Saved data entries
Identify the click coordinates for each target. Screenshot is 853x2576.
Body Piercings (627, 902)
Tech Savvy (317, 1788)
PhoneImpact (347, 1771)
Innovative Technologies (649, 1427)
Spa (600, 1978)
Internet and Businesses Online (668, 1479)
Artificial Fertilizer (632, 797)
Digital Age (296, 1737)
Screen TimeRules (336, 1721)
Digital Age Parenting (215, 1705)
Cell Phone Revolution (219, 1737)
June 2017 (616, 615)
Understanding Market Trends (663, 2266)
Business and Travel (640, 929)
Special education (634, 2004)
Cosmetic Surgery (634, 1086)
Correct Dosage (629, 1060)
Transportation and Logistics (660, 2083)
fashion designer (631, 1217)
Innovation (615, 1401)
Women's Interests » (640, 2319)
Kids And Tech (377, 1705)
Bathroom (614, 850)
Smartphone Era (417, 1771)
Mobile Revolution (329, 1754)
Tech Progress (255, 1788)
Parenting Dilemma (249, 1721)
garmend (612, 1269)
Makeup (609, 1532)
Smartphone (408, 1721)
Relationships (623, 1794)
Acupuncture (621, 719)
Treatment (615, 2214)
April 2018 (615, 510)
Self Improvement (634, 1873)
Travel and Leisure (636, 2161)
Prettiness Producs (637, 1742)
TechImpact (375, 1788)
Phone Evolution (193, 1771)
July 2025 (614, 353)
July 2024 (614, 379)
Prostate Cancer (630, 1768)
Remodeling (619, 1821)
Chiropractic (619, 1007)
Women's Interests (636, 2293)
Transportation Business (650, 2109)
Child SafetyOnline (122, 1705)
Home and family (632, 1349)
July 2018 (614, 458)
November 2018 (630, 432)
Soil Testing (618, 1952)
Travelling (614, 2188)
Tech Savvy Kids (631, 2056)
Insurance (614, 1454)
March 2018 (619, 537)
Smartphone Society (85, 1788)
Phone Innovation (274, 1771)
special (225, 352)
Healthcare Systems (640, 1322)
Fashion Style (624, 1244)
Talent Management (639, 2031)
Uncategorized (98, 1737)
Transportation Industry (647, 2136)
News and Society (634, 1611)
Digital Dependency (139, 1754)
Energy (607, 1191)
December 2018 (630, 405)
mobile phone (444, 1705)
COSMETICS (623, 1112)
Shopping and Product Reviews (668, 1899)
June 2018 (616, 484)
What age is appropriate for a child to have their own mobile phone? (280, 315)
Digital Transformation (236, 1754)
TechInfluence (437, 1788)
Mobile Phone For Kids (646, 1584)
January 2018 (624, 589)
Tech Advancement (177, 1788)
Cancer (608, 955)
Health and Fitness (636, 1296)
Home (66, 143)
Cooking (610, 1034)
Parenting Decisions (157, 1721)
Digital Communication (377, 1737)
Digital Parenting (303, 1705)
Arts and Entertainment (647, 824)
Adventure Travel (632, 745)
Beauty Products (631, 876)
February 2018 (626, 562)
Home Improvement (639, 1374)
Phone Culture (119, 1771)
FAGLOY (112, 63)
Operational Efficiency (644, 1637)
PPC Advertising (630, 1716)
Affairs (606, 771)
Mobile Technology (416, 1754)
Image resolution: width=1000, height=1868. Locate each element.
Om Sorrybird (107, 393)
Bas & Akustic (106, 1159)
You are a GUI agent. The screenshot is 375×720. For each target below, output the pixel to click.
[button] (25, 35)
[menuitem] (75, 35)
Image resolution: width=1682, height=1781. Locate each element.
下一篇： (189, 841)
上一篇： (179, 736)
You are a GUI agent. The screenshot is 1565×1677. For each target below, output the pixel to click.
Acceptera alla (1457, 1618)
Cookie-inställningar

# The task:
Out of the entries, pull every line that mentions "Society".

# Result of the exercise:
Smartphone Society (85, 1788)
News and Society (634, 1611)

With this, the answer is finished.